Monday, June 14, 2010

Alternative Currencies

Alternative paper monies are also being used. In several communities across the nation, entrepreneurs have banded together to produce their own currencies, which operate alongside Federal Reserve Notes, but are used only locally by those willing to accept them in exchange for goods and services. Among them are Detroit Cheers, BerkShares in Massachusetts, and Ithaca Hours in New York. “The systems generally work like this: Businesses and individuals form a network to print currency. Shoppers buy it at a discount — say, 95 cents for $1 value — and spend the full value at stores that accept the currency,” USA Today reported last year in an article entitled “Communities print their own currency to keep cash flowing.” The goal is to help local economies in bad times.

But while various routes to set up alternative currencies and expose — and eventually end — the Federal Reserve gather momentum, none of the options currently in existence would offer a viable substitute for the present system if and when it suddenly collapses. And that has one monetary expert very worried.

“We have to start looking seriously at what the practical remedy is going to be as this system comes down,” warned Edwin Vieira, a constitutional attorney and an expert in monetary theory who has litigated cases involving money issues. He compared the central bank’s effect on the economy to having square wheels on a car: “Sooner or later, you’re going to shake something loose and the car will fail. And that’s our situation, we’re driving this car with square wheels — the front end, the rear end and the transmission are about to fall out — and we’re in the middle of Death Valley. Literally!”

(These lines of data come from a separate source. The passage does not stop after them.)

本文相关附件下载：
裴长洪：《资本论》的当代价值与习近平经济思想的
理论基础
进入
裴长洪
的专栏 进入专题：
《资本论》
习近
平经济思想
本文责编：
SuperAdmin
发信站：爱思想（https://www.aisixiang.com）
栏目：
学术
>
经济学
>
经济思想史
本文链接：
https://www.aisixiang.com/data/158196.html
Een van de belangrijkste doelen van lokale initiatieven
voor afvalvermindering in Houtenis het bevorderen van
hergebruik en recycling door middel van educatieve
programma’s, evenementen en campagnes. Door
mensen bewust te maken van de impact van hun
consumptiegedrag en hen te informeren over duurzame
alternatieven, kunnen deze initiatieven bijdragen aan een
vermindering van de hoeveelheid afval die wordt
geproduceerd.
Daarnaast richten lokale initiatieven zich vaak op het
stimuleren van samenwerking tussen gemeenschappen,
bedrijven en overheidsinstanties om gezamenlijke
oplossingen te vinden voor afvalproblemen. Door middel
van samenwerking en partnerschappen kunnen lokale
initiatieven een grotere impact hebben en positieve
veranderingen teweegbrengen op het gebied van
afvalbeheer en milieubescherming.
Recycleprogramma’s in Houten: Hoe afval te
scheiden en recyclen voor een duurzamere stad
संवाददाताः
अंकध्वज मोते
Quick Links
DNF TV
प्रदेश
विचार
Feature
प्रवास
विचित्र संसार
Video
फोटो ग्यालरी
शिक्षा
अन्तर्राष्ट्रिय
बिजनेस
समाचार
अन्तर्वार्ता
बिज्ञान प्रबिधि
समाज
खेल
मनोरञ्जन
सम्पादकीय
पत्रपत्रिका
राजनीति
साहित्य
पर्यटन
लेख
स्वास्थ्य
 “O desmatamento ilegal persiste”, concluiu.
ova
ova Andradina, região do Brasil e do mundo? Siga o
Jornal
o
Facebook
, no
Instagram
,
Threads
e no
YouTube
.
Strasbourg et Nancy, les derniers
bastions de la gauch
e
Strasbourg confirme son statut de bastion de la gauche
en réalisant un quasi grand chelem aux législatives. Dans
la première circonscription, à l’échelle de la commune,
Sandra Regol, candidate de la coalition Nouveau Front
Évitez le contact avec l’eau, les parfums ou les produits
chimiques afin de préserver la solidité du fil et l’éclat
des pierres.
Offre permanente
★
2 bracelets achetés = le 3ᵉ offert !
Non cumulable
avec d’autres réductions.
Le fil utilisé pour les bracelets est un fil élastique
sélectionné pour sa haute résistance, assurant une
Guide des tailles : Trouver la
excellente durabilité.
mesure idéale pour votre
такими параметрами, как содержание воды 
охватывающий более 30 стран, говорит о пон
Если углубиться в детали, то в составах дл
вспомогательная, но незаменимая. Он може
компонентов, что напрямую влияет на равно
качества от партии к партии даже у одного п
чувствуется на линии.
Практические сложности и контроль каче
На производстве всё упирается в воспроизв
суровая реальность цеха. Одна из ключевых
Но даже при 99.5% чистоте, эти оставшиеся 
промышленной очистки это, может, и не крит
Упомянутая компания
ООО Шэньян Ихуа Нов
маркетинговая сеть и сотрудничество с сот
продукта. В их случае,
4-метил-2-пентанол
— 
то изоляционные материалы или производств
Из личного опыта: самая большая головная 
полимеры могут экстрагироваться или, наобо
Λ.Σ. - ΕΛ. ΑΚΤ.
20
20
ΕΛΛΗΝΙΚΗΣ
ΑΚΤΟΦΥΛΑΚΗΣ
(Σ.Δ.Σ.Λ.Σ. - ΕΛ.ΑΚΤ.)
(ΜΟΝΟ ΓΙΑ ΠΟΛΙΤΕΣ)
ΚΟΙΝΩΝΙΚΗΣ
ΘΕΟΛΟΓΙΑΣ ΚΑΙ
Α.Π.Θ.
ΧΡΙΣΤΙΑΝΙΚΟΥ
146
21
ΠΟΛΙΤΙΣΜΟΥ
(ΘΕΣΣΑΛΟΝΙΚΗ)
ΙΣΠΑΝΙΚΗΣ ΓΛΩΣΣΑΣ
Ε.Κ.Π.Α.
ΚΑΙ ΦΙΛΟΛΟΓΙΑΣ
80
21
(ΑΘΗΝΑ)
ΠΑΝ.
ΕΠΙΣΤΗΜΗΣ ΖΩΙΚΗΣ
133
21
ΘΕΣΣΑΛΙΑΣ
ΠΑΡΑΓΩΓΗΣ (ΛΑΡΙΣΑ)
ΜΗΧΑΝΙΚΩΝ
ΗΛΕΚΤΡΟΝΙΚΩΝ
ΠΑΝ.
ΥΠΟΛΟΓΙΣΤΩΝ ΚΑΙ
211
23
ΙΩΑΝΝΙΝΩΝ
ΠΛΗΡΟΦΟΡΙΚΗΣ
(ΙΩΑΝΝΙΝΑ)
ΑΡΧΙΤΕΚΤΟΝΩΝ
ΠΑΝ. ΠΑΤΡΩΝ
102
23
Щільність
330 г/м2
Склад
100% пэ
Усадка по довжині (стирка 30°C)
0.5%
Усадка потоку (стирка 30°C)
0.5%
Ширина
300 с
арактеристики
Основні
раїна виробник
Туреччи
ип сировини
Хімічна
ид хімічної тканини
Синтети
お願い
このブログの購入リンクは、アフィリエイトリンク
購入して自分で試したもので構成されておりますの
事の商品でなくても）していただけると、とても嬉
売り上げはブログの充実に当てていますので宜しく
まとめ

Vieira told The New American that “the whole present monetary system is unconstitutional,” but if the scam was exposed and the general population suddenly lost faith in its paper debt money, an economic collapse and chaos would quickly follow without a viable system ready to replace it. “This is frightening to me, because imagine one of these lawsuits [against the Fed] wins, and now it becomes absolutely clear to the general public that this operation is totally permeated, if not entirely based on fraud … the house will come down.”